Anne-Laure Sauer - Enseignante

 

J'ai grandi à Strasbourg, et j'y ai étudié. Un peu par hasard, j'ai rencontré une personne consacrée du mouvement des Focolari. Quelque chose m'a attirée, je ne savais pas exactement ce que c'était. Mais je me souviens avoir pensé: c'est une belle personne, je voudrais être comme elle. J'ai commencé à lire des livres de la fondatrice, Chiara Lubich. Et après quelques temps, j'ai demandé à faire partie du groupe de jeunes du Mouvement. En commençant à vivre cette spiritualité, j'ai senti que je n'étais plus la même personne. Vivre ainsi c'est comme une grande bouffée d'air fraîche au sommet d'une montagne, avec le vent qui te souffle sur le visage.

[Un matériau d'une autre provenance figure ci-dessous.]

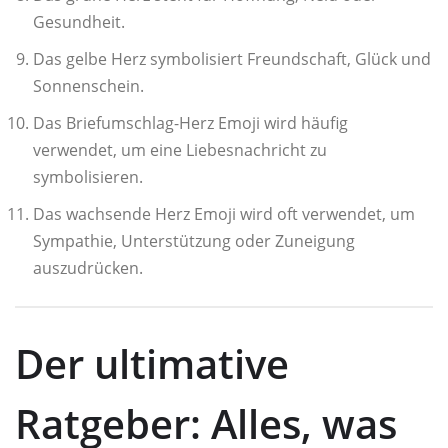
Gesundheit.
Das gelbe Herz symbolisiert Freundschaft, Glück und
Sonnenschein.
Das Briefumschlag-Herz Emoji wird häufig
verwendet, um eine Liebesnachricht zu
symbolisieren.
Das wachsende Herz Emoji wird oft verwendet, um
Sympathie, Unterstützung oder Zuneigung
auszudrücken.
Der ultimative
Ratgeber: Alles, was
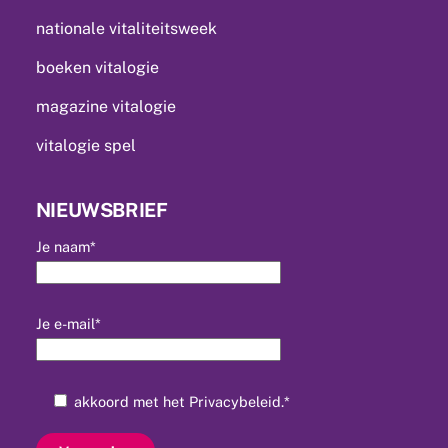
nationale vitaliteitsweek
boeken vitalogie
magazine vitalogie
vitalogie spel
NIEUWSBRIEF
Je naam*
Je e-mail*
akkoord met het
Privacybeleid
.*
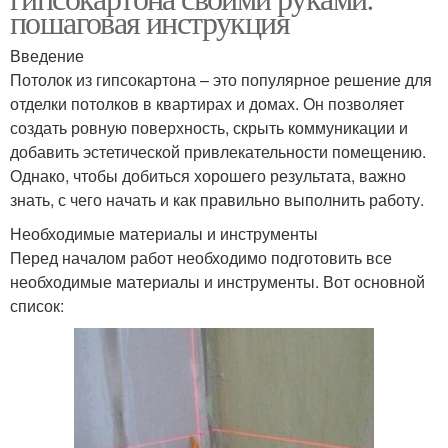
пошаговая инструкция
Введение
Потолок из гипсокартона – это популярное решение для
отделки потолков в квартирах и домах. Он позволяет
создать ровную поверхность, скрыть коммуникации и
добавить эстетической привлекательности помещению.
Однако, чтобы добиться хорошего результата, важно
знать, с чего начать и как правильно выполнить работу.
Необходимые материалы и инструменты
Перед началом работ необходимо подготовить все
необходимые материалы и инструменты. Вот основной
список:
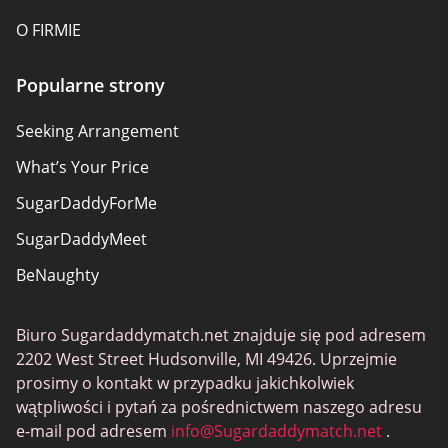
O FIRMIE
Popularne strony
Seeking Arrangement
What’s Your Price
SugarDaddyForMe
SugarDaddyMeet
BeNaughty
Established Men
Biuro Sugardaddymatch.net znajduje się pod adresem
Ashley Madison
2202 West Street Hudsonville, MI 49426. Uprzejmie
Millionaire Match
prosimy o kontakt w przypadku jakichkolwiek
wątpliwości i pytań za pośrednictwem naszego adresu
Miss Travel
e-mail pod adresem
info@Sugardaddymatch.net
.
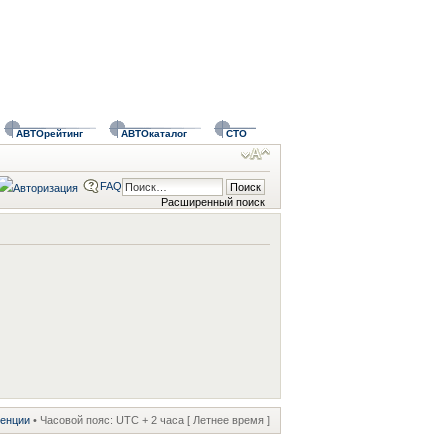
АВТОрейтинг
АВТОкаталог
СТО
FAQ
Расширенный поиск
ренции
• Часовой пояс: UTC + 2 часа [ Летнее время ]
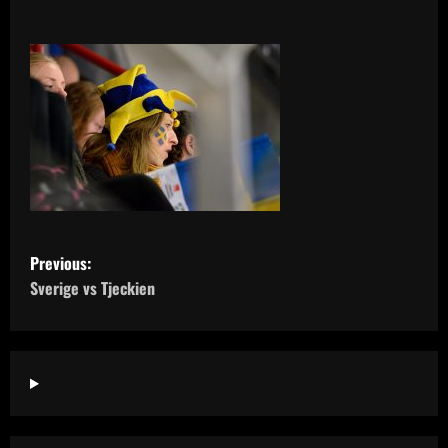
P
Previous:
o
Sverige vs Tjeckien
s
t
n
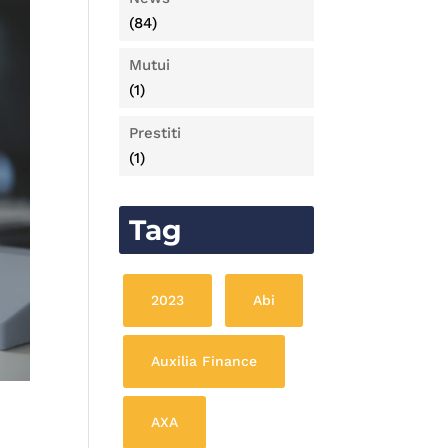
(84)
Mutui
(1)
Prestiti
(1)
Tag
2023
Abi
Auxilia Finance
AXA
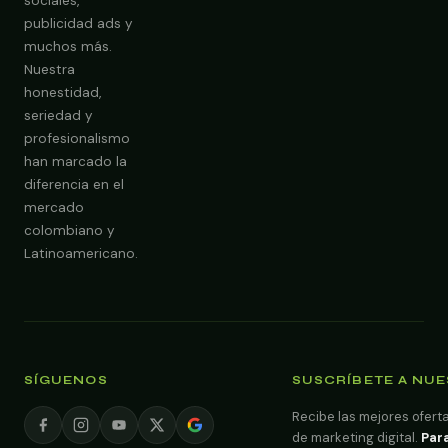
sociales,
publicidad ads y
Obtener Diagnóstico Gratis
muchos más.
Nuestra
honestidad,
seriedad y
profesionalismo
han marcado la
diferencia en el
mercado
colombiano y
Latinoamericano.
SÍGUENOS
SUSCRÍBETE A NU
Recibe las mejores oferta
de marketing digital.
Para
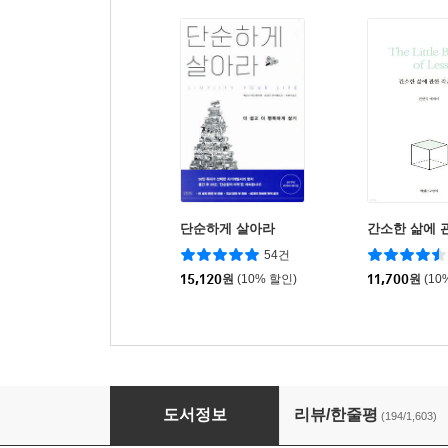
단순하게 살아라
간소한 삶에 
54건
15,120
원
(10% 할인)
11,700
원
(10
나는 단순하게 살기로 했다
도서정보
리뷰/한줄평
(194/1,603)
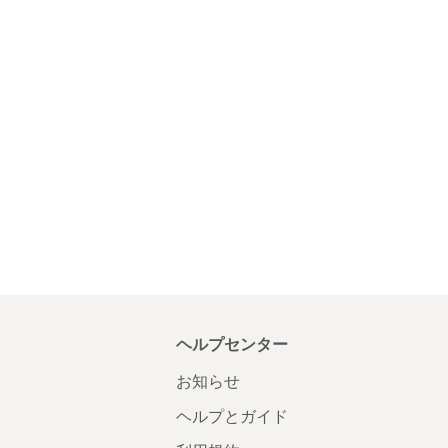
ヘルプセンター
お知らせ
ヘルプとガイド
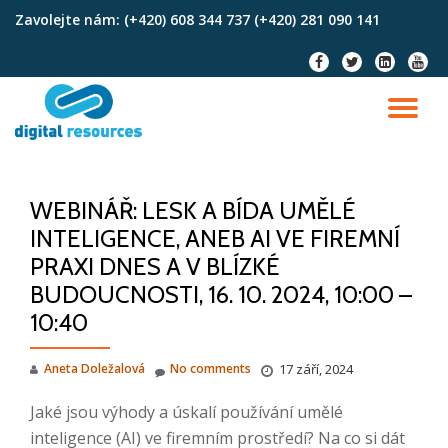
Zavolejte nám:
(+420) 608 344 737 (+420) 281 090 141
Skip
fa-
fa-
fa-
fa-
to
facebook
twitter
linkedin-
youtu
content
square
TO
NA
WEBINÁŘ: LESK A BÍDA UMĚLÉ
INTELIGENCE, ANEB AI VE FIREMNÍ
PRAXI DNES A V BLÍZKÉ
BUDOUCNOSTI, 16. 10. 2024, 10:00 –
10:40
Aneta Doležalová
No comments
17 září, 2024
Jaké jsou výhody a úskalí používání umělé
inteligence (AI) ve firemním prostředí? Na co si dát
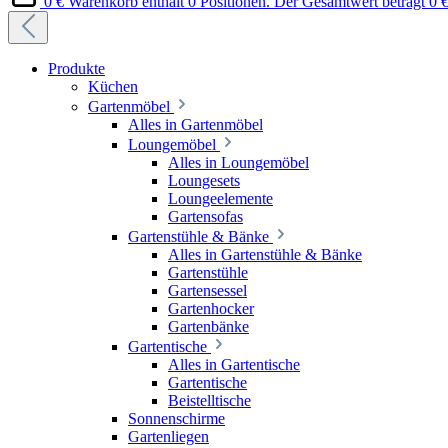
0 €
Warenkorb enthält 0 Positionen. Der Gesamtwert beträgt 0 €
Produkte
Küchen
Gartenmöbel
Alles in Gartenmöbel
Loungemöbel
Alles in Loungemöbel
Loungesets
Loungeelemente
Gartensofas
Gartenstühle & Bänke
Alles in Gartenstühle & Bänke
Gartenstühle
Gartensessel
Gartenhocker
Gartenbänke
Gartentische
Alles in Gartentische
Gartentische
Beistelltische
Sonnenschirme
Gartenliegen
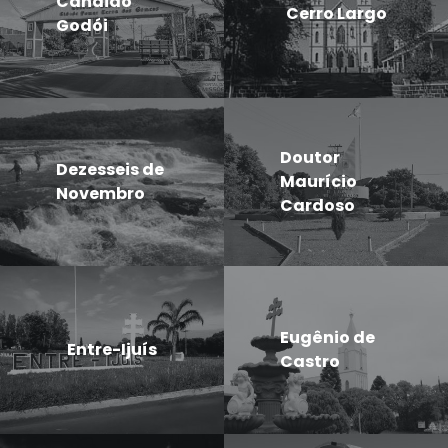
Candido
Cerro Largo
Godói
Doutor
Dezesseis de
Maurício
Novembro
Cardoso
Eugênio de
Entre-Ijuís
Castro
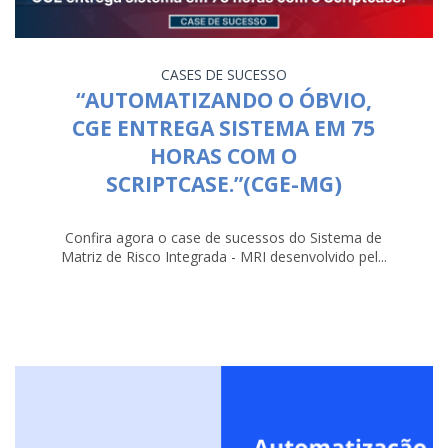
CASES DE SUCESSO
“AUTOMATIZANDO O ÓBVIO,
CGE ENTREGA SISTEMA EM 75
HORAS COM O
SCRIPTCASE.”(CGE-MG)
Confira agora o case de sucessos do Sistema de
Matriz de Risco Integrada - MRI desenvolvido pel...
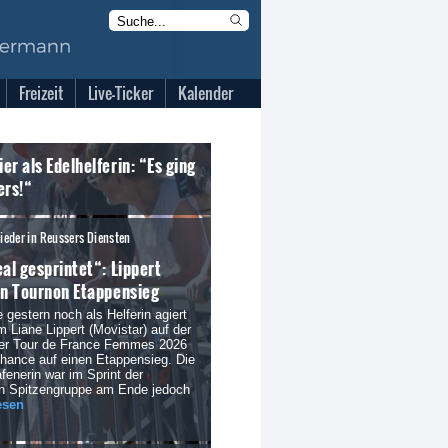
Freizeit
Live-Ticker
Kalender
er als Edelhelferin: “Es ging
ers!“
eder in Reussers Diensten
eal gesprintet“: Lippert
in Tournon Etappensieg
 gestern noch als Helferin agiert
m Liane Lippert (Movistar) auf der
der Tour de France Femmes 2026
Chance auf einen Etappensieg. Die
fenerin war im Sprint der
en Spitzengruppe am Ende jedoch
esen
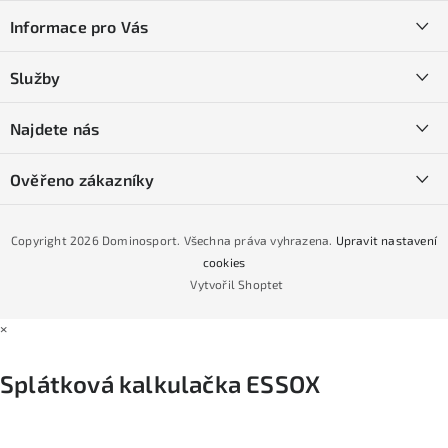
á
Informace pro Vás
p
a
Kontakty
Služby
t
O nás
í
SKI servis
Najdete nás
Obchodní podmínky
Půjčovna lyží a SNB
Podmínky GDPR
Ověřeno zákazníky
Naše prodejna
Jak nakoupit na čtvrtiny bez navýšení?
CYKLO Servis
Copyright 2026
Dominosport
. Všechna práva vyhrazena.
Upravit nastavení
Podmínky nákupu na splátky ESSOX
cookies
Vytvořil Shoptet
×
Splátková kalkulačka ESSOX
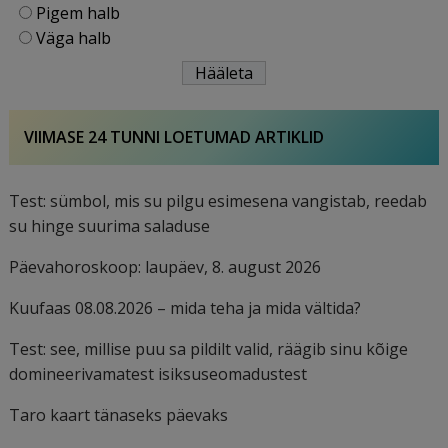
Pigem halb
Väga halb
VIIMASE 24 TUNNI LOETUMAD ARTIKLID
Test: sümbol, mis su pilgu esimesena vangistab, reedab
su hinge suurima saladuse
Päevahoroskoop: laupäev, 8. august 2026
Kuufaas 08.08.2026 – mida teha ja mida vältida?
Test: see, millise puu sa pildilt valid, räägib sinu kõige
domineerivamatest isiksuseomadustest
Taro kaart tänaseks päevaks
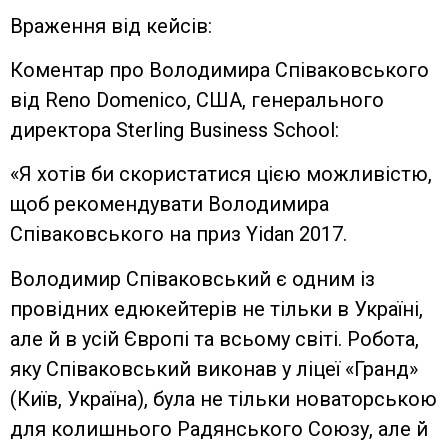
Враження від кейсів:
Коментар про Володимира Співаковського
від Reno Domenico, США, генерального
директора Sterling Business School:
«Я хотів би скористатися цією можливістю,
щоб рекомендувати Володимира
Співаковського на приз Yidan 2017.
Володимир Співаковський є одним із
провідних едюкейтерів не тільки в Україні,
але й в усій Європі та всьому світі. Робота,
яку Співаковський виконав у ліцеї «Гранд»
(Київ, Україна), була не тільки новаторською
для колишнього Радянського Союзу, але й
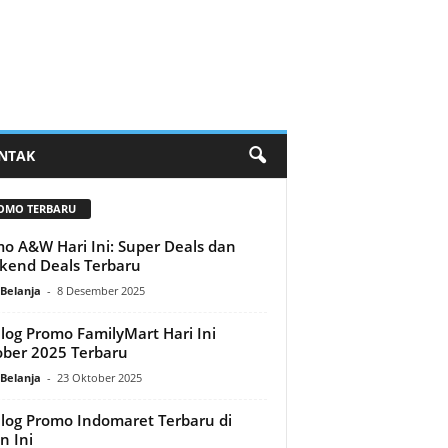
NTAK
OMO TERBARU
o A&W Hari Ini: Super Deals dan
end Deals Terbaru
Belanja
-
8 Desember 2025
log Promo FamilyMart Hari Ini
ber 2025 Terbaru
Belanja
-
23 Oktober 2025
log Promo Indomaret Terbaru di
n Ini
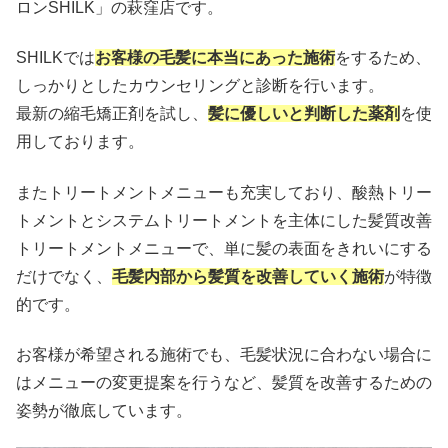
ロンSHILK」の萩窪店です。
SHILKでは
お客様の毛髪に本当にあった施術
をするため、
しっかりとしたカウンセリングと診断を行います。
最新の縮毛矯正剤を試し、
髪に優しいと判断した薬剤
を使
用しております。
またトリートメントメニューも充実しており、酸熱トリー
トメントとシステムトリートメントを主体にした髪質改善
トリートメントメニューで、単に髪の表面をきれいにする
だけでなく、
毛髪内部から髪質を改善していく施術
が特徴
的です。
お客様が希望される施術でも、毛髪状況に合わない場合に
はメニューの変更提案を行うなど、髪質を改善するための
姿勢が徹底しています。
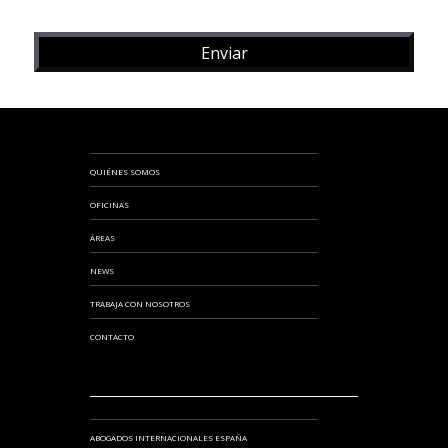
QUIÉNES SOMOS
OFICINAS
ÁREAS
NEWS
TRABAJA CON NOSOTROS
CONTACTO
ABOGADOS INTERNACIONALES ESPAÑA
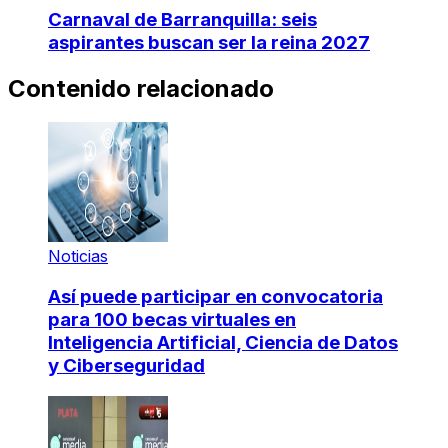
Carnaval de Barranquilla: seis
aspirantes buscan ser la reina 2027
Contenido relacionado
Noticias
Así puede participar en convocatoria
para 100 becas virtuales en
Inteligencia Artificial, Ciencia de Datos
y Ciberseguridad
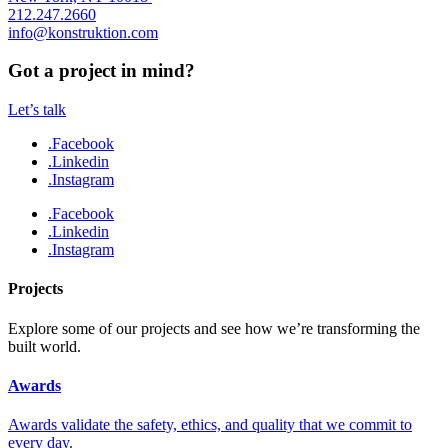
212.247.2660
info@konstruktion.com
Got a project in mind?
Let’s talk
.Facebook
.Linkedin
.Instagram
.Facebook
.Linkedin
.Instagram
Projects
Explore some of our projects and see how we’re transforming the
built world.
Awards
Awards validate the safety, ethics, and quality that we commit to
every day.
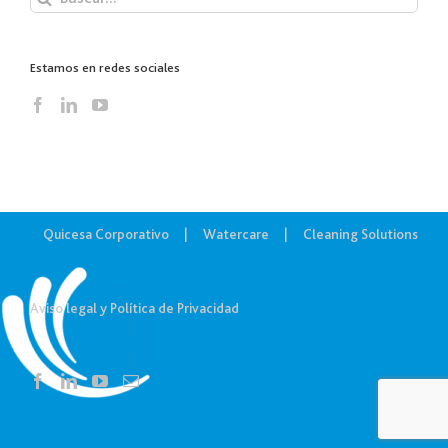
Estamos en redes sociales
Quicesa Corporativo
Watercare
Cleaning Solutions
Aviso legal y Política de Privacidad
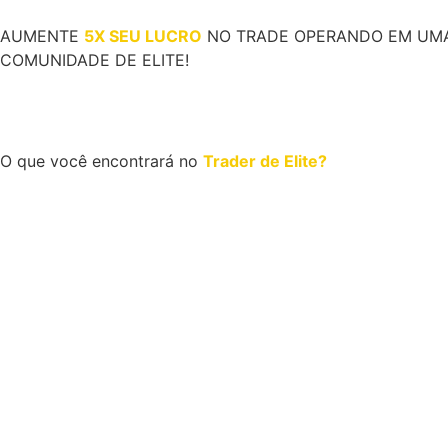
AUMENTE
5X SEU LUCRO
NO TRADE OPERANDO EM UM
COMUNIDADE DE ELITE!
O que você encontrará no
Trader de Elite?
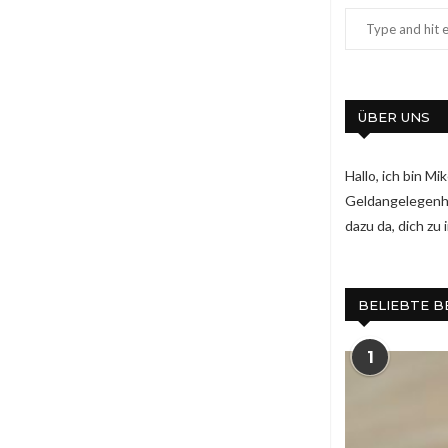
ÜBER UNS
Hallo, ich bin M
Geldangelegenhei
dazu da, dich zu
BELIEBTE B
1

A un certain moment, j'ai compris que rencontrer cet Idéal de l’unité c'était pour moi une réponse de Dieu à une question profonde que je portais en moi. J'avais soif d'unité et de fraternité, je me disais : il y a les chrétiens, les musulmans, les boudhistes, etc et puis parmi les chrétiens, il y a les protestants, les catholiques, les orthodoxes... Mais ma place, elle est où ? Tout cela semble compliqué, il y a tellement de divisions ! Pendant des rencontres des Focolari, j'ai vu des personnes de différentes religions, de différentes cultures, de différentes confessions, construire des relations d'amitiés authentiques et vraies, et cela me donne une grande espérance; l'unité est possible !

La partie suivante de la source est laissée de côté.